Paul Gan the director of "The Boy Who Rocked the World".
If you're a filmmaker or simply a film aficionado, attending the Sundance Film Festival at some point in your life must definitely be on your bucket list. Well, 28-year-old up and coming Malaysian filmmaker, Paul Gan Yew Hoe, got to experience the festival first-hand, thanks to his winning short film entry, "The Boy Who Rocked the World" which was submitted to the Astro's Sundance Channel Short Film Contest last year.
Calling his entry "creative, imaginative and extremely well executed", the impressive panel of judges which picked Gan's submission was made up by the big wigs of AMC & Sundance Channel Global and Astro, "The Journey" director Chiu Keng Guan, executive producer Gayatri Su Lin Pillai, "Istanbul Aku Datang!" producer Lina Tan, local director James Lee and actor-director Afdlin Shauki.
You would think that this Malacca born lad who credits the Wachowski siblings' "The Matrix" for opening his eyes to the filmmaking world, would come up with something sort of similar for his winning film.
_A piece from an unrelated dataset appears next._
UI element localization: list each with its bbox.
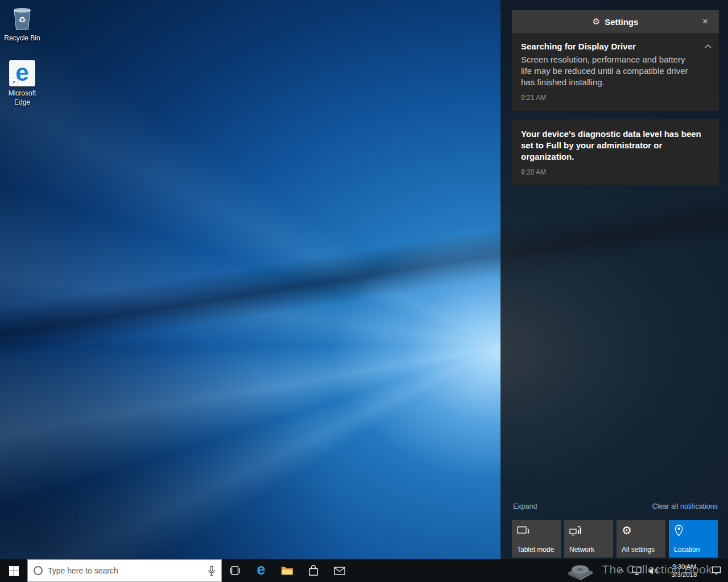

But no, instead the broadcasting degree holder from UTAR (Universiti Tunku Abdul Rahman) drew the idea based on his real life experiences as a young boy with big dreams, growing up in a poor background in a small town.
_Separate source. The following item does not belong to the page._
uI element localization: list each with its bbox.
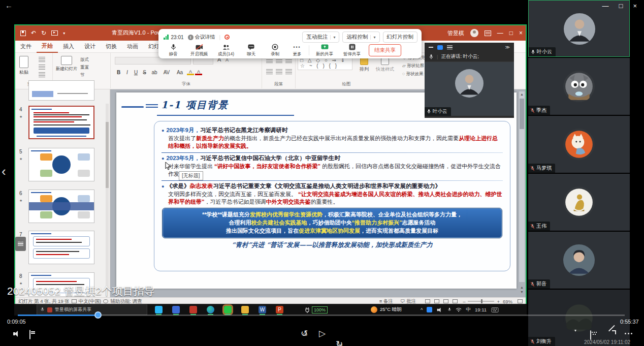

We managed to chat with Paul before his short film airs this Merdeka Day on Monday, 31 August 2015, 7pm on the Sundance Channel HD (Astro Channel 438), and here's what he told us about "The Boy Who Rocked the World" and attending the 2015 Sundance Film Festival.
Paul, the crew and his star, Faid, on set.
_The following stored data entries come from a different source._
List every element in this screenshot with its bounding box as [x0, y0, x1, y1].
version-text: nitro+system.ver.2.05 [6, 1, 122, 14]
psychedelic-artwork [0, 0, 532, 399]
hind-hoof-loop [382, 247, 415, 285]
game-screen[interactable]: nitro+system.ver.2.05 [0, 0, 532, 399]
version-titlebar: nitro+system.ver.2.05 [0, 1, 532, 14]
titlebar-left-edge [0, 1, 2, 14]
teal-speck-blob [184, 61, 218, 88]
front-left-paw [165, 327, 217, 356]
Hi Paul. Tell what's your short film about?
Paul Gan: It's a story of a little boy from a rural town that has a passion for rock music. He has to face the harsh reality too as he gets bullied a lot and people misunderstand him. So to get away from all this he uses his imagination and gets himself immersed into music.
Is the boy in the story a reflection of yourself?
Yes, in a major way he is. I grew up in Malacca and I was not born with a silver spoon. There were times when I only had one ringgit in my pocket. I lived with Malay community around me and that's how I came to do the story. It's a reflection of my younger self and my surroundings.
How did you managed to get such a good lead for your film?
The boys who rocked the world?
Well, I guess if you want to convince people to watch your film, then you have to also convince them that your actors are not really acting. You have to make them believe that the film is real. So I had to find people who could really portray that. When we were drafting the script for the lead, I was thinking that I needed a boy who could really act with good motor skills and one that could act well with his expressions - internally. So there was that challenge. We made a few calls and we ended up on a phone call with Mano Maniam, and he linked us to the Actor's Studio. The Actor's Studio introduced us to a bunch of kids and we auditioned them to finally find our boy.
What was the Sundance Festival like?
I was there for four days and three nights and James Franco was there too, but I never really bumped into him! I think the celebrities hide themselves really well! Also I was at one of the forums where George Lucas and Robert Redford were speaking too. But then again, my heroes are actually people behind the camera. I met Harry Gregson-Williams, the famous film score composer. The other person I was really excited to meet was Louie Psihoyos the director of the documentary, "The Cove".
What made you want to join the competition?
I just wanted to see how far the film can go as I wrote it as something that people can relate too. So I submitted my entry to see how well it would go.
Shooting a night scene in KL.
So what's next for you?
I have another short film coming up. I want to prepare the concept and get the story right before I venture into making a full-length feature film, hence I'm doing another short film. It will be a film about a mute family that's based on a true story.
As a winner of a short film contest that has gotten him to the Sundance Film festival, what's your advice to new and hopeful filmmakers?
I have a very weird advice. People always get very caught up in the story while watching a film. So I would say to read, because that would help your mind to open up and have more depth when telling the story. This will give you a much better perspective. I believe that that's actually the problem here, people don't really read and everything is so standardised. You are a product of what's in your mind.